Cuando despertó, se encontraba en el hospital, en urgencias, pero esta vez, en una camilla. Y frente a él, una joven médico preciosa. Últimamente no había tratado con muchas mujeres, pero ésta era realmente guapa. Le explicó que los que le había pegado no eran neonazis ni nada así, sino matones. Al parecer, alguien a quien se parecía mucho, se había ganado una paliza, y aquellos brutos se confundieron. Pero gracia a ello, los habían detenido, habían confesado, y a estas horas una gran red de criminales profesionales estaban siendo arrestados. También dijo que le consideraba un héroe.
La chica siguió hablando, pero él ya no escuchaba. Observaba cómo le daba puntos en el pecho con unas manos temblorosas. Hablaba más para tranquilizarse a ella misma que a él. Ni siquiera le había tapado con la sabanita verde. Era una novata. Una novata muy guapa. Y entonces recordó cómo conoció a su difunta amada. Aquella burda recreación mancillaba su recuerdo. Pero en ese instante, justo cuando daba el último punto, una enfermera entró llamándola, y se fue corriendo sin decir nada más. Inepta e incompetente becaria…había dejado sin vigilancia el material quirúrgico. No tardó ni dos minutos en volver a entrar con una gran (y hermosa) sonrisa. Preguntó si seguían y antes de esperar una respuesta, se acercó hacia la camilla para seguir remendando su magullada piel. Pero sí que respondió. Cogió el mayor bisturí de los que había junto a él dijo, casi gritó “No. No seguimos” al mismo tiempo que, ante los atónitos ojos de la chica, se seccionaba la yugular.

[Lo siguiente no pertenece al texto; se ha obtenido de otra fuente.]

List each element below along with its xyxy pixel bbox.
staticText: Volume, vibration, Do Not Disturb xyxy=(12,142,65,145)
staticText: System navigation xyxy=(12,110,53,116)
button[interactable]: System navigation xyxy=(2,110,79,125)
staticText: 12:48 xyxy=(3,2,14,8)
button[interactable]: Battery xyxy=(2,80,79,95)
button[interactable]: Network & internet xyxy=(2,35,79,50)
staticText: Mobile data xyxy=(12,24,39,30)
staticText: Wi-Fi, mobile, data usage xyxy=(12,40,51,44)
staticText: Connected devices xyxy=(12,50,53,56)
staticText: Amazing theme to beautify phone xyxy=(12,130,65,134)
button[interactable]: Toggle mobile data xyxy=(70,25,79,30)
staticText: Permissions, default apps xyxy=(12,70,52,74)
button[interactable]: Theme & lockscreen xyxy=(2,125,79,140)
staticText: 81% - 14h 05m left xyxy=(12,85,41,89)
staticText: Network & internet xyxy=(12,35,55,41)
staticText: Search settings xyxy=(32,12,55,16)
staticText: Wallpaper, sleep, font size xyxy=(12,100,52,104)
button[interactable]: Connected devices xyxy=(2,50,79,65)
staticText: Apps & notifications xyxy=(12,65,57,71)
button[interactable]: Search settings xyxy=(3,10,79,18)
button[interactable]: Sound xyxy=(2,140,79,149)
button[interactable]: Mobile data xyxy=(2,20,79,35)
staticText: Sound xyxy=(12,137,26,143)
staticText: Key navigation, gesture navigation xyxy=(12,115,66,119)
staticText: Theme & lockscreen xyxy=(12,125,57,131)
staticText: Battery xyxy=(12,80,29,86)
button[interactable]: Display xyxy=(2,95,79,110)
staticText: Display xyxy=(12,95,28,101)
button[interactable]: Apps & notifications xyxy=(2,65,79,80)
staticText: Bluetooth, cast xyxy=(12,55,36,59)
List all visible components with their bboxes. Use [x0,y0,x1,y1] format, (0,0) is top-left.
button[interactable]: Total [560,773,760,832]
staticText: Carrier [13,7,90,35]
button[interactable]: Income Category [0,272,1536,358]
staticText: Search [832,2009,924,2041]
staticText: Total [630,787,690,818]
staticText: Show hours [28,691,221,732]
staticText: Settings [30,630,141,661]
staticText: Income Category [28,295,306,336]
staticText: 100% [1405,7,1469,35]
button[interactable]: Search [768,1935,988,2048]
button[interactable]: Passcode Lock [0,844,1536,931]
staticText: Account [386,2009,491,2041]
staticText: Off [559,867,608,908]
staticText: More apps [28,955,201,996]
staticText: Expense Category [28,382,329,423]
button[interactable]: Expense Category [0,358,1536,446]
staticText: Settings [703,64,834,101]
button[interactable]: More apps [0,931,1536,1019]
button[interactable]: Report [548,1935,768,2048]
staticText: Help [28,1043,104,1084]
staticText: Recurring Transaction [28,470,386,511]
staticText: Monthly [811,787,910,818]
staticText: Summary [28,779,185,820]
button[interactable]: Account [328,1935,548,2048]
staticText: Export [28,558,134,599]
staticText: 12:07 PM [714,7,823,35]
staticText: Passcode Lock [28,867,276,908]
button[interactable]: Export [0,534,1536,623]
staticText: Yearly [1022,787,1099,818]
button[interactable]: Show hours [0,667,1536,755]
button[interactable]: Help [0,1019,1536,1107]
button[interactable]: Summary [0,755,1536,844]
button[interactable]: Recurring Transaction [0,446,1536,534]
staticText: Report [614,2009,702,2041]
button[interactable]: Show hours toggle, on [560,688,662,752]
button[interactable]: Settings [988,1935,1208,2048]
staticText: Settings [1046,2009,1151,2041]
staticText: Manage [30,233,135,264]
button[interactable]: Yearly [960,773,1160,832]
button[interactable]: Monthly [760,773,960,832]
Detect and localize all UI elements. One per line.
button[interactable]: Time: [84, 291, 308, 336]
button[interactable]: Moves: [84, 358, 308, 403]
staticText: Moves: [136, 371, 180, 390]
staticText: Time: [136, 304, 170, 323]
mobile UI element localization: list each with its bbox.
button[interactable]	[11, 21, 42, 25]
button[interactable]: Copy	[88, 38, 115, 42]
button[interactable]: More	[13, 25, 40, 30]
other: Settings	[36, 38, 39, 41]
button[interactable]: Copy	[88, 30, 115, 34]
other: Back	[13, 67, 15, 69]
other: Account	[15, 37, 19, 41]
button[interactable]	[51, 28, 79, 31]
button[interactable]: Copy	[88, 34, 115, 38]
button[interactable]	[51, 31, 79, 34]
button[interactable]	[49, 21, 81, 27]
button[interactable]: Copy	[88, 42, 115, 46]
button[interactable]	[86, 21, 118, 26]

Padre de familia, parte 1ª.

Volvió a despertarse sintiendo el fuerte golpe en la nuca que le hacía recordar, revivir el momento en el que su vida cambió, y con éste, los últimos meses… Su vida. Tenía gracia. Su vida. No había cambiado, había desaparecido, por completo. La única vida que tenía era la que soñaba que temía perder  una y otra vez cada noche. Pero entonces despertaba, veía que no era real y deseaba morir de verdad. Pero eso nunca pasaba, a pesar de lo mucho que le había dolido la cabeza, el accidente no era real. Nunca lo era. Bueno… Sólo lo fue una vez. La primera. Cuando aún tenía una vida que perder….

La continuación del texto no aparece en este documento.